A major study concluded the Smarter Balanced was head and shoulders above the alternatives. You have heard that some teachers feel the test questions are not developmentally appropriate. Basically, they are saying that the test is too hard. The questions are challenging because the Common Core sets a higher standard for our students and teachers. Many other New Hampshire teachers have expressed strong support for the test. Achieving the standards will take time and the test will provide important guidance to help schools and parents measure their progress.

In New Hampshire, it’s a “no-stakes” test

You have heard the test referred to as “high stakes,” meaning that teachers’ employment or pay depends on it. The test is NOT a high stakes test. New Hampshire has the best No Child Left Behind waiver agreement in the country: our school districts create their own teacher evaluation systems. For the next two years, there is no federal or state requirement that the test be used at all. After that, the federal requirement is minimal and it applies only to schools receiving federal Title I funds.

Cost and internet access are not obstacles

Superintendents say that they have made the necessary technology investments in the normal course of business. NHDOE surveyed 12 north country superintendents. None considered broadband access a problem.

It’s hard to support the Common Core and oppose the test.

The test and the challenges it presents are the challenges that the Common Core presents. The test provides an opportunity for students to exercise their critical thinking, learn to solve multi-part problems and tackle more complex performance tasks.

The Smarter Balanced test that New Hampshire has helped develop is an important tool for improving New Hampshire schools.

That’s why the National Education Association and its 16,000 member state organization, NEA-NH, support the Smarter Balanced test, as do New Hampshire’s superintendents, PTA, higher education and business organizations.

HB 1432 would be a bad deal for New Hampshire public education.


5 Comments

  1. I am genuinely confused by ANHPE’s two-faced approach to public education issues-specifically, in this case, the value of standardized tests. On the one side, you post this. On the other, you align your organization to Diane Ravitch’s Network for Public Education-an education advocacy group that has recently called for Congressional hearings on standardized tests. You can’t have it both ways and preserve any credibility.

    • Bill Duncan says:

      You express a pretty black and white view here Larry. The Network for Public Education opposes high-stakes, teacher bashing testing, privatization through charters and voucher strategies and takes other positions with which I agree. We disagree on the Common Core and, on testing, I think they are taking a more nuanced view than I am seeing in your tweets. In any case, there’s a wide range of opinion at NPE.

      I think we need a much better approach to testing in the United States and you can see that discussion on this site and disagree with it all you want.

      I certainly didn’t sign a loyalty oath to NPE and I wouldn’t if I were you, either.

  2. “Brush aside the committee’s work”? You’ve got to be kidding me. That committee did not take the time to UNDERSTAND the bills presented to them.

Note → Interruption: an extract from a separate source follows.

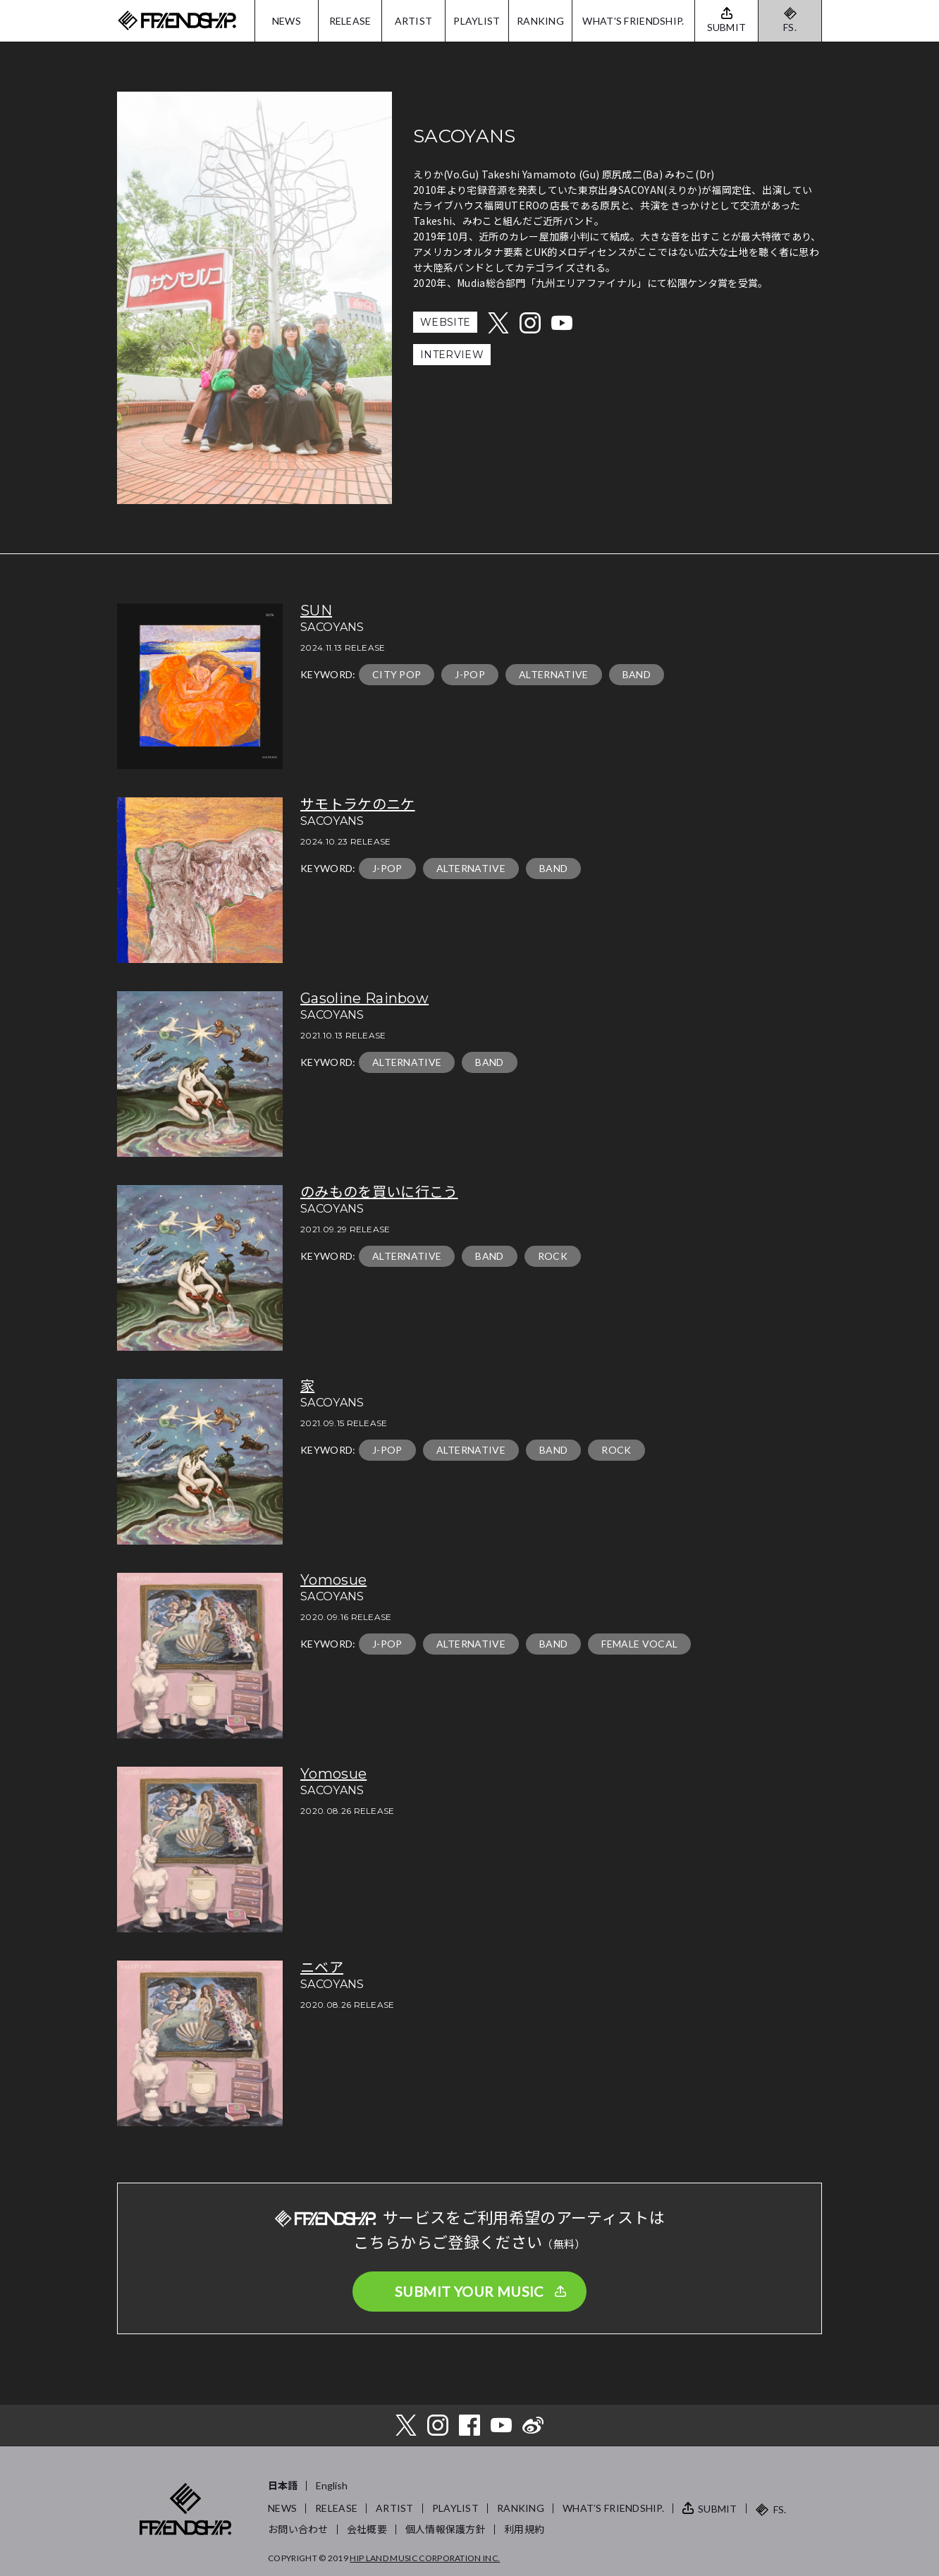  Describe the element at coordinates (540, 21) in the screenshot. I see `RANKING` at that location.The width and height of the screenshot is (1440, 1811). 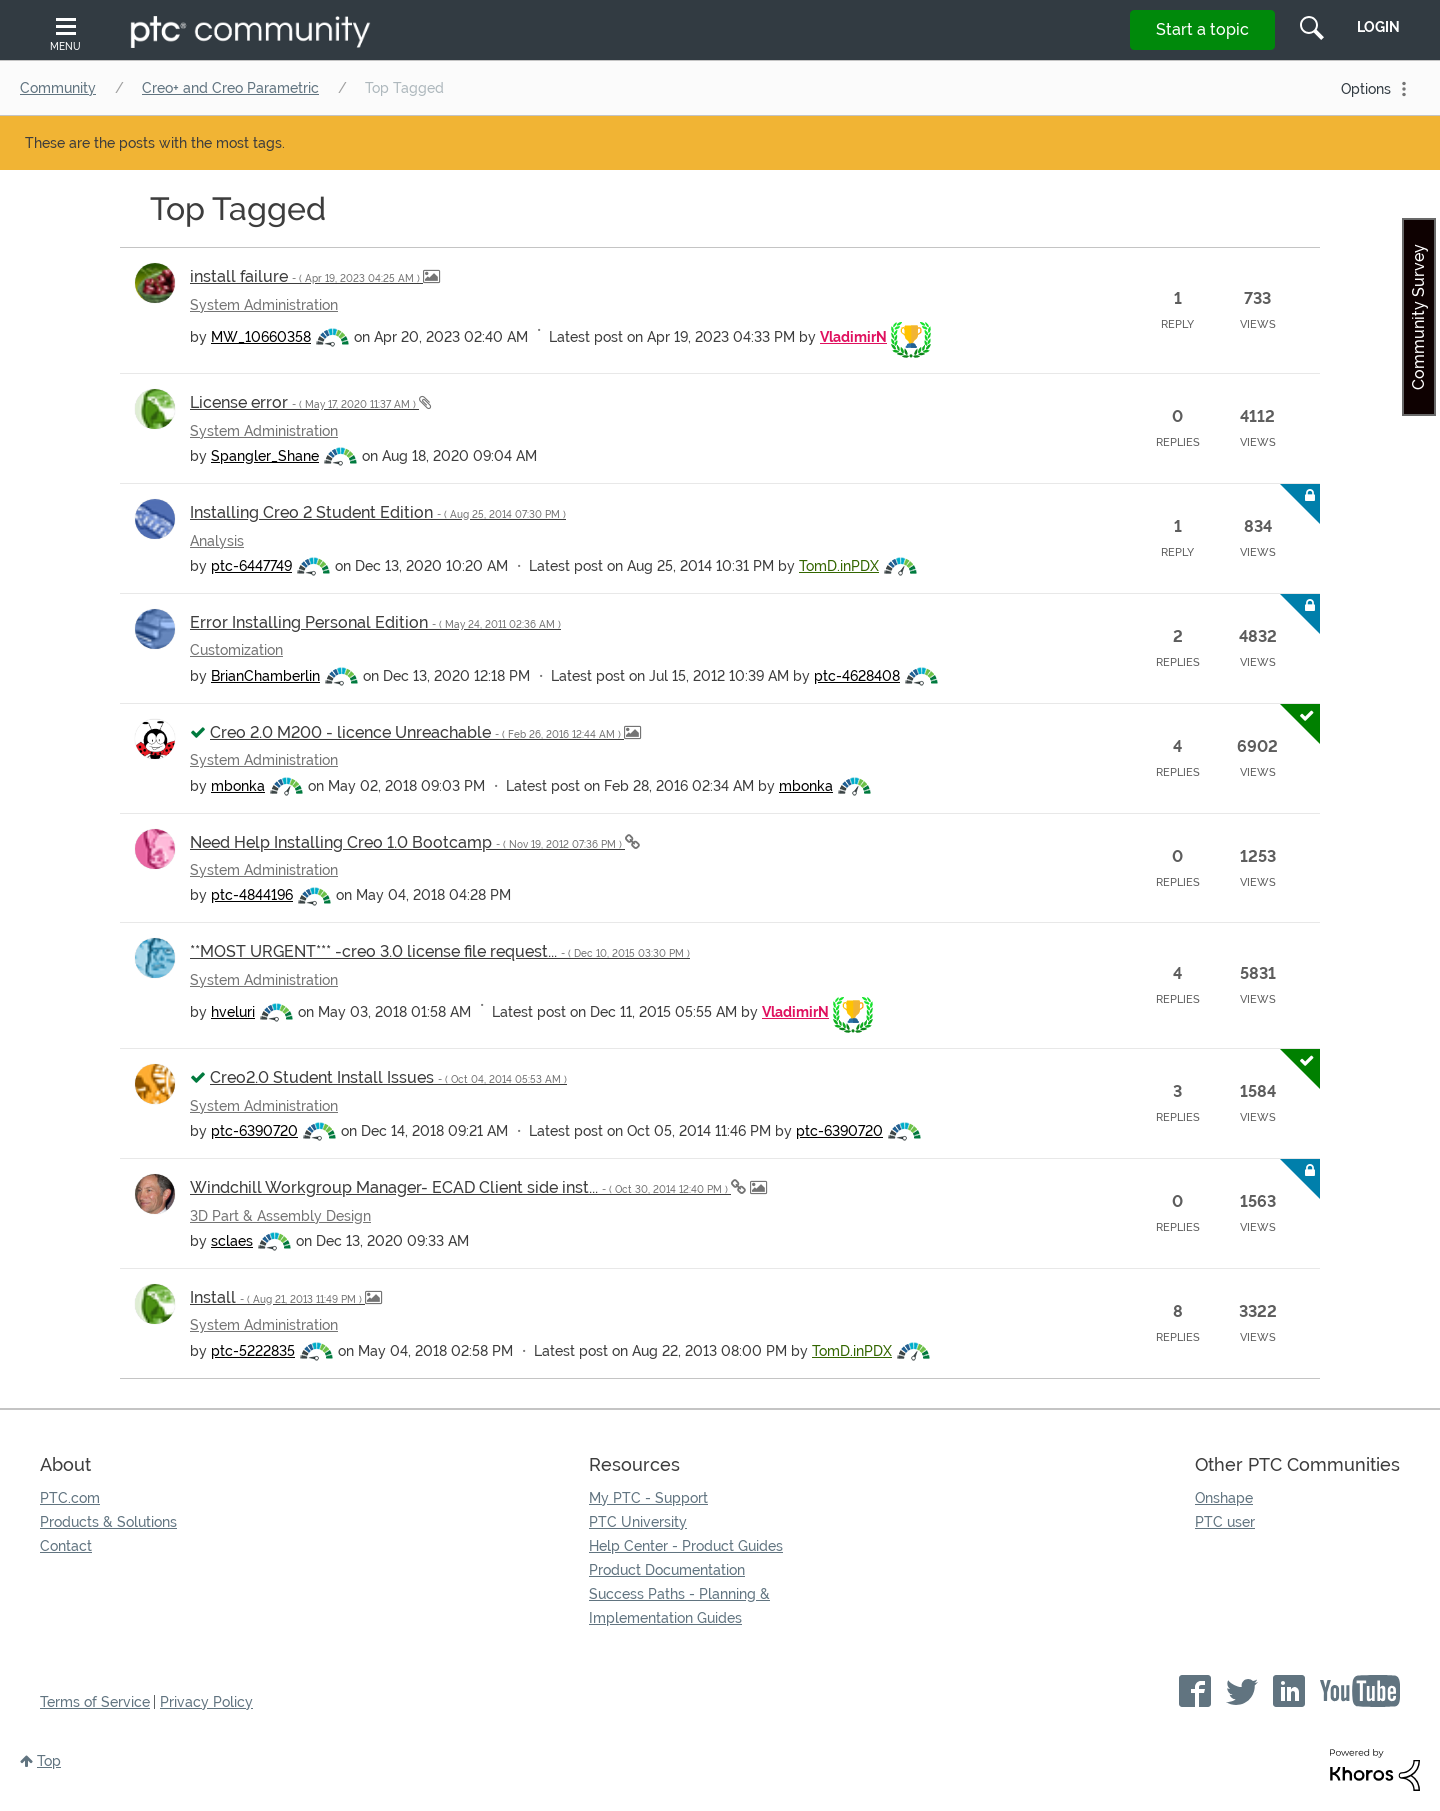 What do you see at coordinates (648, 1498) in the screenshot?
I see `My PTC - Support` at bounding box center [648, 1498].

    Here’s the subcommittee meeting on HB 1262 relative to student assessment data privacy. https://www.youtube.com/watch?v=sJfaqd4pTlg

    The members objected to existing law, which requires that statewide assessments are “objectively scored,” RSA 193-C, as if it were the proposed legislation.

    • Bill Duncan says:

      The committee totally understood your position, Doris, and that of the other political opponents of the Common Core. They just didn’t agree, as the strong bi-partisan ITL votes demonstrated.

  3. You didn’t follow the discussion, Bill. The members argued against STATE LAW and not the bill itself.